═══ THE DATA ═══

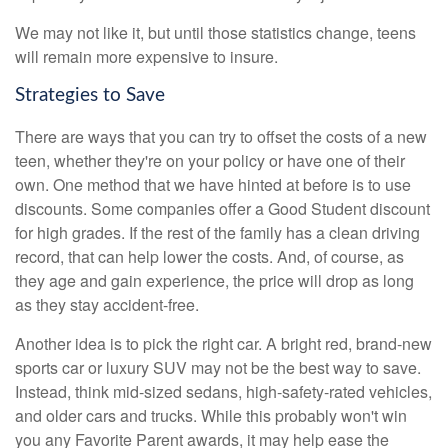
We may not like it, but until those statistics change, teens
will remain more expensive to insure.
Strategies to Save
There are ways that you can try to offset the costs of a new
teen, whether they're on your policy or have one of their
own. One method that we have hinted at before is to use
discounts. Some companies offer a Good Student discount
for high grades. If the rest of the family has a clean driving
record, that can help lower the costs. And, of course, as
they age and gain experience, the price will drop as long
as they stay accident-free.
Another idea is to pick the right car. A bright red, brand-new
sports car or luxury SUV may not be the best way to save.
Instead, think mid-sized sedans, high-safety-rated vehicles,
and older cars and trucks. While this probably won't win
you any Favorite Parent awards, it may help ease the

═══

TO DO:
In the data above, which lines lie between the line with "will remain more expensive to insure." and the line with "own. One method", inclusive? Print those lines exactly and nothing else.

RESULT OF THIS TASK:
will remain more expensive to insure.
Strategies to Save
There are ways that you can try to offset the costs of a new
teen, whether they're on your policy or have one of their
own. One method that we have hinted at before is to use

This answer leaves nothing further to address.